Each and every line of the data must appear exactly as given.

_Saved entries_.
***
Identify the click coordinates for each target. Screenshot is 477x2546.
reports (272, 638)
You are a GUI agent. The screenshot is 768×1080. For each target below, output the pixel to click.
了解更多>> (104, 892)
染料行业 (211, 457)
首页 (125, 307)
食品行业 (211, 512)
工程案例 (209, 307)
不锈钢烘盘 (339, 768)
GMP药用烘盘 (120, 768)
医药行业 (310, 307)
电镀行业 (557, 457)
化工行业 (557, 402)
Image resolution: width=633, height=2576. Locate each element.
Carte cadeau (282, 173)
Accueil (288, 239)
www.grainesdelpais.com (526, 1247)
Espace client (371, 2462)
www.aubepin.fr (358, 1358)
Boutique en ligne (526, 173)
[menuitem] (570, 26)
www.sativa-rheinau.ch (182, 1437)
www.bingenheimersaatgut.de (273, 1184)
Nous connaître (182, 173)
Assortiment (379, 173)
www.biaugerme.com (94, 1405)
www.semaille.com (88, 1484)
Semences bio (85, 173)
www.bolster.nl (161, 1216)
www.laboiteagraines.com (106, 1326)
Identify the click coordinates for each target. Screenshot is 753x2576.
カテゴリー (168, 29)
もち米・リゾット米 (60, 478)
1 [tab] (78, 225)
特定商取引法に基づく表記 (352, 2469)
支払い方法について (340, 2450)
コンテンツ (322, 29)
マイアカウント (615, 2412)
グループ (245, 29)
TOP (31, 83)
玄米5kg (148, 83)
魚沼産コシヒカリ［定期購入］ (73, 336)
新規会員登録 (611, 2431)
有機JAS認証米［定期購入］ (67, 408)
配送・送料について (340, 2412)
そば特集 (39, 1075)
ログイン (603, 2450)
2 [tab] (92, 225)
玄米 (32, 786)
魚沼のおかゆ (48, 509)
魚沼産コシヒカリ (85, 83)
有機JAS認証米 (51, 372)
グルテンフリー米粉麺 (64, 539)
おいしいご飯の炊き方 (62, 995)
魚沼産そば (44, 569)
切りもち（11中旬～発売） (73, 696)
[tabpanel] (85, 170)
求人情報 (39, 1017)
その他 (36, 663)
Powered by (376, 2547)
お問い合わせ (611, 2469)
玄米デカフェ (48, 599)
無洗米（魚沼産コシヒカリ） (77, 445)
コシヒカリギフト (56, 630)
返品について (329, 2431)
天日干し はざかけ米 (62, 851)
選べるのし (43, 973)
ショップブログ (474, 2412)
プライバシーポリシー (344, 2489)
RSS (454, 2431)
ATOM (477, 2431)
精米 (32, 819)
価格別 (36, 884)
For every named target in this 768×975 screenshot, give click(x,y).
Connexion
***
_Worked solution_.
Identify the click coordinates for each target. Screenshot is 477x2546.
reports (272, 638)
You are a GUI agent. The screenshot is 768×1080. For each target below, output the pixel to click.
了解更多>> (104, 892)
染料行业 (211, 457)
首页 (125, 307)
食品行业 (211, 512)
工程案例 (209, 307)
不锈钢烘盘 (339, 768)
GMP药用烘盘 (120, 768)
医药行业 (310, 307)
电镀行业 (557, 457)
化工行业 (557, 402)
Image resolution: width=633, height=2576. Locate each element.
Carte cadeau (282, 173)
Accueil (288, 239)
www.grainesdelpais.com (526, 1247)
Espace client (371, 2462)
www.aubepin.fr (358, 1358)
Boutique en ligne (526, 173)
[menuitem] (570, 26)
www.sativa-rheinau.ch (182, 1437)
www.bingenheimersaatgut.de (273, 1184)
Nous connaître (182, 173)
Assortiment (379, 173)
www.biaugerme.com (94, 1405)
www.semaille.com (88, 1484)
Semences bio (85, 173)
www.bolster.nl (161, 1216)
www.laboiteagraines.com (106, 1326)
Identify the click coordinates for each target. Screenshot is 753x2576.
カテゴリー (168, 29)
もち米・リゾット米 (60, 478)
1 [tab] (78, 225)
特定商取引法に基づく表記 (352, 2469)
支払い方法について (340, 2450)
コンテンツ (322, 29)
マイアカウント (615, 2412)
グループ (245, 29)
TOP (31, 83)
玄米5kg (148, 83)
魚沼産コシヒカリ［定期購入］ (73, 336)
新規会員登録 (611, 2431)
有機JAS認証米［定期購入］ (67, 408)
配送・送料について (340, 2412)
そば特集 (39, 1075)
ログイン (603, 2450)
2 [tab] (92, 225)
玄米 (32, 786)
魚沼のおかゆ (48, 509)
魚沼産コシヒカリ (85, 83)
有機JAS認証米 (51, 372)
グルテンフリー米粉麺 (64, 539)
おいしいご飯の炊き方 (62, 995)
魚沼産そば (44, 569)
切りもち（11中旬～発売） (73, 696)
[tabpanel] (85, 170)
求人情報 (39, 1017)
その他 (36, 663)
Powered by (376, 2547)
お問い合わせ (611, 2469)
玄米デカフェ (48, 599)
無洗米（魚沼産コシヒカリ） (77, 445)
コシヒカリギフト (56, 630)
返品について (329, 2431)
天日干し はざかけ米 (62, 851)
選べるのし (43, 973)
ショップブログ (474, 2412)
プライバシーポリシー (344, 2489)
RSS (454, 2431)
ATOM (477, 2431)
精米 (32, 819)
価格別 (36, 884)
For every named target in this 768×975 screenshot, give click(x,y).
Connexion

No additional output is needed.